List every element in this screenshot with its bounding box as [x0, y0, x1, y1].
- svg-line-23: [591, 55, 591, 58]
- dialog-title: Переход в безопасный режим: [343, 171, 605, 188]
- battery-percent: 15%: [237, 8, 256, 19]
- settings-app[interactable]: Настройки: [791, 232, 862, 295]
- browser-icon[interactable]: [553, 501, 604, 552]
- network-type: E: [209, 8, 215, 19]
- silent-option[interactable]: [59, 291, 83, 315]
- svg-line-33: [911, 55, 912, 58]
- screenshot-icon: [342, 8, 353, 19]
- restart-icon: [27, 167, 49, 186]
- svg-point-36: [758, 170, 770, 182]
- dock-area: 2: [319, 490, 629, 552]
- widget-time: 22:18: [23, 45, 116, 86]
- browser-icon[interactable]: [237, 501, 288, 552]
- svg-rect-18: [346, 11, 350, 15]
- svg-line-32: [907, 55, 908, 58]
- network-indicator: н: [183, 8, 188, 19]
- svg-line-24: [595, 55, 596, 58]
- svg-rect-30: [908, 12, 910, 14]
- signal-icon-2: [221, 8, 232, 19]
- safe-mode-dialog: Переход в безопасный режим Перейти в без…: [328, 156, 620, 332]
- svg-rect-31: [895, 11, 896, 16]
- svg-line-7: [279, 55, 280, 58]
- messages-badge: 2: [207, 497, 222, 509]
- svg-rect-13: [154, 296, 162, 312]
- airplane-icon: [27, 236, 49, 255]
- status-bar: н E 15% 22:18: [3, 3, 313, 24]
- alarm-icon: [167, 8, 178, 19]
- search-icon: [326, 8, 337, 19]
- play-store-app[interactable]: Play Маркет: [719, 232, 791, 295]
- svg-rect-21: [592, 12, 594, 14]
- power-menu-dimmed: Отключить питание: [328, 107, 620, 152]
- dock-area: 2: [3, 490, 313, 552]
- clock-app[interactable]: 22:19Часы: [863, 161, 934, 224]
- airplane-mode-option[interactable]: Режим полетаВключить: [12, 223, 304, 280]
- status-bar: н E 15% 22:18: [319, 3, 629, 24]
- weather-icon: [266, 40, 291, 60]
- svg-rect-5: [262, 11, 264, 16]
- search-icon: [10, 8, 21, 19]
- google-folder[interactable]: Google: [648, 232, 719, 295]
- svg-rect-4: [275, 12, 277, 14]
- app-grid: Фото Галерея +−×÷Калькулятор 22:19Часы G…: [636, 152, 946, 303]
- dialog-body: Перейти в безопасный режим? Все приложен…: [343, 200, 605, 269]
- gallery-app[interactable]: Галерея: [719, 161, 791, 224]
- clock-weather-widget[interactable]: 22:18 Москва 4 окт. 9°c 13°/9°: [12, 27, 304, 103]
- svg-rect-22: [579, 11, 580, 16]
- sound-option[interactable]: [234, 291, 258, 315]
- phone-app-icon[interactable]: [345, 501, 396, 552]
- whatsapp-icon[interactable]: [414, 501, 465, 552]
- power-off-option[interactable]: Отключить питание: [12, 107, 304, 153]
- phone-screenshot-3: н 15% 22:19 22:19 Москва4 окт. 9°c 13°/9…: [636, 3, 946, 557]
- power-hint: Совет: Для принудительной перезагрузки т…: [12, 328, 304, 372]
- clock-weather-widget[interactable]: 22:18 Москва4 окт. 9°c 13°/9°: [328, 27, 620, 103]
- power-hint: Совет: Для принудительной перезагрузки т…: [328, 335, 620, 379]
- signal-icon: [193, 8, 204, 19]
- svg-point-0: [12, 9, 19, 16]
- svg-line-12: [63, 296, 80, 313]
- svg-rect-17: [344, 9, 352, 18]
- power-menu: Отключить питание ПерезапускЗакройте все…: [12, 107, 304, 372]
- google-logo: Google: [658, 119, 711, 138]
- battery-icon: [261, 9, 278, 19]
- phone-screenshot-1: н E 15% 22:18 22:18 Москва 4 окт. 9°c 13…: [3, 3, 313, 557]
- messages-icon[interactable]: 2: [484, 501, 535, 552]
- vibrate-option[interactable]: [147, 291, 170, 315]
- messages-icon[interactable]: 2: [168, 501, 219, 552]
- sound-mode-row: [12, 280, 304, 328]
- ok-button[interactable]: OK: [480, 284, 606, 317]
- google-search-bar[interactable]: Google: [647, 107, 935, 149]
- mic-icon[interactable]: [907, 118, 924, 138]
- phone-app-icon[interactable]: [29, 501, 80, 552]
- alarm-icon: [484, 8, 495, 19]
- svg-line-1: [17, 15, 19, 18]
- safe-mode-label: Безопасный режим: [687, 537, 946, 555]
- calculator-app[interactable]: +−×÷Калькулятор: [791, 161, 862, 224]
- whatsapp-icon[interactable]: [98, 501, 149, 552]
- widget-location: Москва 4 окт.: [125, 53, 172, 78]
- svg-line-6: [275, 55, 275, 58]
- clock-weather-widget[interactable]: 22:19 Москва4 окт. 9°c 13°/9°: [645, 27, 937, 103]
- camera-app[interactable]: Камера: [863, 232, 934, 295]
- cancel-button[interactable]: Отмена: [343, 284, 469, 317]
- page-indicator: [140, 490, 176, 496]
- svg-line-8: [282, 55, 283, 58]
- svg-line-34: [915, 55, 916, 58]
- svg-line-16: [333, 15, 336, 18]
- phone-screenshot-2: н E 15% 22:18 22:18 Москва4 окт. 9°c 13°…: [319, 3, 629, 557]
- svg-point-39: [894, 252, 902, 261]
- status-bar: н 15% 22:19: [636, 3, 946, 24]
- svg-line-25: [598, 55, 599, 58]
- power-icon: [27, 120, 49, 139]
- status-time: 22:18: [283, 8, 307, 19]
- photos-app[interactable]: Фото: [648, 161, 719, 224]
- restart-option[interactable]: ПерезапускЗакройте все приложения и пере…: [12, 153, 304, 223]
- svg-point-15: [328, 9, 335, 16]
· · · ·
WORK TASK: All the lines above are to be copied exactly, with none left out.

EXERCISE SOLUTION:
List every element in this screenshot with its bounding box as [x0, y0, x1, y1].
- svg-line-23: [591, 55, 591, 58]
- dialog-title: Переход в безопасный режим: [343, 171, 605, 188]
- battery-percent: 15%: [237, 8, 256, 19]
- settings-app[interactable]: Настройки: [791, 232, 862, 295]
- browser-icon[interactable]: [553, 501, 604, 552]
- network-type: E: [209, 8, 215, 19]
- silent-option[interactable]: [59, 291, 83, 315]
- svg-line-33: [911, 55, 912, 58]
- screenshot-icon: [342, 8, 353, 19]
- restart-icon: [27, 167, 49, 186]
- svg-point-36: [758, 170, 770, 182]
- dock-area: 2: [319, 490, 629, 552]
- widget-time: 22:18: [23, 45, 116, 86]
- browser-icon[interactable]: [237, 501, 288, 552]
- svg-rect-18: [346, 11, 350, 15]
- svg-line-32: [907, 55, 908, 58]
- network-indicator: н: [183, 8, 188, 19]
- svg-line-24: [595, 55, 596, 58]
- svg-rect-30: [908, 12, 910, 14]
- signal-icon-2: [221, 8, 232, 19]
- safe-mode-dialog: Переход в безопасный режим Перейти в без…: [328, 156, 620, 332]
- svg-rect-31: [895, 11, 896, 16]
- svg-line-7: [279, 55, 280, 58]
- messages-badge: 2: [207, 497, 222, 509]
- svg-rect-13: [154, 296, 162, 312]
- airplane-icon: [27, 236, 49, 255]
- status-bar: н E 15% 22:18: [3, 3, 313, 24]
- alarm-icon: [167, 8, 178, 19]
- search-icon: [326, 8, 337, 19]
- play-store-app[interactable]: Play Маркет: [719, 232, 791, 295]
- svg-rect-21: [592, 12, 594, 14]
- power-menu-dimmed: Отключить питание: [328, 107, 620, 152]
- dock-area: 2: [3, 490, 313, 552]
- clock-app[interactable]: 22:19Часы: [863, 161, 934, 224]
- airplane-mode-option[interactable]: Режим полетаВключить: [12, 223, 304, 280]
- status-bar: н E 15% 22:18: [319, 3, 629, 24]
- weather-icon: [266, 40, 291, 60]
- svg-rect-5: [262, 11, 264, 16]
- search-icon: [10, 8, 21, 19]
- google-folder[interactable]: Google: [648, 232, 719, 295]
- svg-rect-4: [275, 12, 277, 14]
- app-grid: Фото Галерея +−×÷Калькулятор 22:19Часы G…: [636, 152, 946, 303]
- dialog-body: Перейти в безопасный режим? Все приложен…: [343, 200, 605, 269]
- gallery-app[interactable]: Галерея: [719, 161, 791, 224]
- clock-weather-widget[interactable]: 22:18 Москва 4 окт. 9°c 13°/9°: [12, 27, 304, 103]
- svg-rect-22: [579, 11, 580, 16]
- sound-option[interactable]: [234, 291, 258, 315]
- phone-app-icon[interactable]: [345, 501, 396, 552]
- whatsapp-icon[interactable]: [414, 501, 465, 552]
- power-off-option[interactable]: Отключить питание: [12, 107, 304, 153]
- phone-screenshot-3: н 15% 22:19 22:19 Москва4 окт. 9°c 13°/9…: [636, 3, 946, 557]
- power-hint: Совет: Для принудительной перезагрузки т…: [12, 328, 304, 372]
- clock-weather-widget[interactable]: 22:18 Москва4 окт. 9°c 13°/9°: [328, 27, 620, 103]
- power-hint: Совет: Для принудительной перезагрузки т…: [328, 335, 620, 379]
- signal-icon: [193, 8, 204, 19]
- svg-point-0: [12, 9, 19, 16]
- svg-line-12: [63, 296, 80, 313]
- svg-rect-17: [344, 9, 352, 18]
- power-menu: Отключить питание ПерезапускЗакройте все…: [12, 107, 304, 372]
- google-logo: Google: [658, 119, 711, 138]
- battery-icon: [261, 9, 278, 19]
- phone-screenshot-1: н E 15% 22:18 22:18 Москва 4 окт. 9°c 13…: [3, 3, 313, 557]
- messages-icon[interactable]: 2: [484, 501, 535, 552]
- vibrate-option[interactable]: [147, 291, 170, 315]
- messages-icon[interactable]: 2: [168, 501, 219, 552]
- sound-mode-row: [12, 280, 304, 328]
- ok-button[interactable]: OK: [480, 284, 606, 317]
- google-search-bar[interactable]: Google: [647, 107, 935, 149]
- mic-icon[interactable]: [907, 118, 924, 138]
- phone-app-icon[interactable]: [29, 501, 80, 552]
- alarm-icon: [484, 8, 495, 19]
- svg-line-1: [17, 15, 19, 18]
- safe-mode-label: Безопасный режим: [687, 537, 946, 555]
- calculator-app[interactable]: +−×÷Калькулятор: [791, 161, 862, 224]
- whatsapp-icon[interactable]: [98, 501, 149, 552]
- widget-location: Москва 4 окт.: [125, 53, 172, 78]
- svg-line-6: [275, 55, 275, 58]
- clock-weather-widget[interactable]: 22:19 Москва4 окт. 9°c 13°/9°: [645, 27, 937, 103]
- camera-app[interactable]: Камера: [863, 232, 934, 295]
- cancel-button[interactable]: Отмена: [343, 284, 469, 317]
- page-indicator: [140, 490, 176, 496]
- svg-line-8: [282, 55, 283, 58]
- svg-line-34: [915, 55, 916, 58]
- svg-line-16: [333, 15, 336, 18]
- phone-screenshot-2: н E 15% 22:18 22:18 Москва4 окт. 9°c 13°…: [319, 3, 629, 557]
- svg-point-39: [894, 252, 902, 261]
- status-bar: н 15% 22:19: [636, 3, 946, 24]
- svg-line-25: [598, 55, 599, 58]
- power-icon: [27, 120, 49, 139]
- status-time: 22:18: [283, 8, 307, 19]
- photos-app[interactable]: Фото: [648, 161, 719, 224]
- restart-option[interactable]: ПерезапускЗакройте все приложения и пере…: [12, 153, 304, 223]
- svg-point-15: [328, 9, 335, 16]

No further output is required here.